Given records Block Start
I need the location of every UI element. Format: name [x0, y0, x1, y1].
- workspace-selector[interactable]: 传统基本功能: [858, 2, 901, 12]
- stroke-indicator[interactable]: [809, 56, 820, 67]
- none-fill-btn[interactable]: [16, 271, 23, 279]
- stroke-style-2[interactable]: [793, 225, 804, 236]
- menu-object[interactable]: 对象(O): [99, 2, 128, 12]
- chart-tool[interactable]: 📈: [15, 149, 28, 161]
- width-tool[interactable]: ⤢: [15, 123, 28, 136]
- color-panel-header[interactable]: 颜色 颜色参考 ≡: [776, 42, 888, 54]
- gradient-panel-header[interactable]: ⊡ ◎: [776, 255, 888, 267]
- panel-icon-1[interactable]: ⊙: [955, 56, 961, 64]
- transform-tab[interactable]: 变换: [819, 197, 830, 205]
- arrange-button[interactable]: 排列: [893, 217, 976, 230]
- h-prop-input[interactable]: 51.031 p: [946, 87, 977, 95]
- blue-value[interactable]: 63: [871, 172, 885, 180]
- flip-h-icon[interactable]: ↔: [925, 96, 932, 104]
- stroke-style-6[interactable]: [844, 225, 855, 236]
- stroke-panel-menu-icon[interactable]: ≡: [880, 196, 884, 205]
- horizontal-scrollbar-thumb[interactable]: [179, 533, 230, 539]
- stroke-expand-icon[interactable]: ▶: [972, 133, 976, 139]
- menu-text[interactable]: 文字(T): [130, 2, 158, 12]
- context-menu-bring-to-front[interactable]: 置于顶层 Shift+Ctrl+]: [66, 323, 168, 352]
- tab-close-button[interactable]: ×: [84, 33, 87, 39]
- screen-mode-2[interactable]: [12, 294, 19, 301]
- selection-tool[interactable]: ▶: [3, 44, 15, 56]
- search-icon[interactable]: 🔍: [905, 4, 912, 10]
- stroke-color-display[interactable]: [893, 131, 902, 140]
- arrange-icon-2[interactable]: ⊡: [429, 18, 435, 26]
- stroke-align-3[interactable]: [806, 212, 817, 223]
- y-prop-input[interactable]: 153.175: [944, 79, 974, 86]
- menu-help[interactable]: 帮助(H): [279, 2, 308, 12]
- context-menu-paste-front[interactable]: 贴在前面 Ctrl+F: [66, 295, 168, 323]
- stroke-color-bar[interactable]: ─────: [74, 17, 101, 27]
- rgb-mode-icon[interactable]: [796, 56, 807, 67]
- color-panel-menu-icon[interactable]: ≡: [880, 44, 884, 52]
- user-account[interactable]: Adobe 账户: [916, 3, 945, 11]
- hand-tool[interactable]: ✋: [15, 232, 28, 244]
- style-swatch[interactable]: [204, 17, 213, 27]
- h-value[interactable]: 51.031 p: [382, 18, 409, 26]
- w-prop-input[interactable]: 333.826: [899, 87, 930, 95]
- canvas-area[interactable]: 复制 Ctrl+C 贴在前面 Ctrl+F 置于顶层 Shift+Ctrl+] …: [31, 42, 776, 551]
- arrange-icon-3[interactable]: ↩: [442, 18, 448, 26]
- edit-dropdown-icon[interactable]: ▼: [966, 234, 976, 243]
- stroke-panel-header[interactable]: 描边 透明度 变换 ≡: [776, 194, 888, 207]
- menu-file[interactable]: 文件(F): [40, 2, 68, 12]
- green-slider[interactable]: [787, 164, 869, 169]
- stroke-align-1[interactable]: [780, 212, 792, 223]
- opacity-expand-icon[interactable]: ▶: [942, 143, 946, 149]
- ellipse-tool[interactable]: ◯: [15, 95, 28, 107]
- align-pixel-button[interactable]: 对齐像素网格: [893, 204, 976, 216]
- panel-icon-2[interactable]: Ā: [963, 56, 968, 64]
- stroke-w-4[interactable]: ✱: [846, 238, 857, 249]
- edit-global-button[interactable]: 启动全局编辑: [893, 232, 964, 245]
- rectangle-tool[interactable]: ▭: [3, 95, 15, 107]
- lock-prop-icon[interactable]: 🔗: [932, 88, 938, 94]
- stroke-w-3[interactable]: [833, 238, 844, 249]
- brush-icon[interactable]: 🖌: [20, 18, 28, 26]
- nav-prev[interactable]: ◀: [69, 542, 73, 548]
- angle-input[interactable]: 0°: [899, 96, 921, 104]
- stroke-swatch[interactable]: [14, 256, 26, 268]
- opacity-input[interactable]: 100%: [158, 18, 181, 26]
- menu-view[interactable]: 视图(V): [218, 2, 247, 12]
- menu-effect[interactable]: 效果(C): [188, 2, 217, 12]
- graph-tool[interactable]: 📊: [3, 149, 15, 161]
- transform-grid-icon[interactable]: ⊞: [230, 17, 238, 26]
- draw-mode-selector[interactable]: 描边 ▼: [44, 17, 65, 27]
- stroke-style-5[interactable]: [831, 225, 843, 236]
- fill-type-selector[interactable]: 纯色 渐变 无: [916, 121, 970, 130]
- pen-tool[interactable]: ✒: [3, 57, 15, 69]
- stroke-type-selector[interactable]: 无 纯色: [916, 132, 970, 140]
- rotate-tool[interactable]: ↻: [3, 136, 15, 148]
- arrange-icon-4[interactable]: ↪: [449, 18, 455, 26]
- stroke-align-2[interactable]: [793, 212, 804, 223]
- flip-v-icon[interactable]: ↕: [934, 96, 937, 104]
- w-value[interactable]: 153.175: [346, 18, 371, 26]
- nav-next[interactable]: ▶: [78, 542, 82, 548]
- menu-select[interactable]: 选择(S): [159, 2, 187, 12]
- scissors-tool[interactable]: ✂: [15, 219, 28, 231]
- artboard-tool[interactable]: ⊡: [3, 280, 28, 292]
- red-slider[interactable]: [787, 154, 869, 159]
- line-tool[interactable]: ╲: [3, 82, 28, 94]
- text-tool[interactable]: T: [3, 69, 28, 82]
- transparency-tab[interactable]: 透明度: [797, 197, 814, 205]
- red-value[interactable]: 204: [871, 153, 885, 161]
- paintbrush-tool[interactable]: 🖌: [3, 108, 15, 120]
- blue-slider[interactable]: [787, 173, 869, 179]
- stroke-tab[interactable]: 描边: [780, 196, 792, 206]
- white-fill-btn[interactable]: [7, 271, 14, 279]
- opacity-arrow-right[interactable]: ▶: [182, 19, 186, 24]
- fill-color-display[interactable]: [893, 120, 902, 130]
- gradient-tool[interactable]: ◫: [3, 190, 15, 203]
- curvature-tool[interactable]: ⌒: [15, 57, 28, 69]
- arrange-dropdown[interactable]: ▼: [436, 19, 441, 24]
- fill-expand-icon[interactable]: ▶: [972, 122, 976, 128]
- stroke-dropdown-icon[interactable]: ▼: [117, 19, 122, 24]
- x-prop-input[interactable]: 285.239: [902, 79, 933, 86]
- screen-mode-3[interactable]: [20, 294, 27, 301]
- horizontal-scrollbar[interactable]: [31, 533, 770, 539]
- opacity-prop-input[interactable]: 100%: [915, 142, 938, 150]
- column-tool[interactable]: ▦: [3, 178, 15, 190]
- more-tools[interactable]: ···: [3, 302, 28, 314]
Given records Block End
What you should do ::
Which lines above contain the word "style"? List them.

Finished task ::
- stroke-style-2[interactable]: [793, 225, 804, 236]
- stroke-style-6[interactable]: [844, 225, 855, 236]
- style-swatch[interactable]: [204, 17, 213, 27]
- stroke-style-5[interactable]: [831, 225, 843, 236]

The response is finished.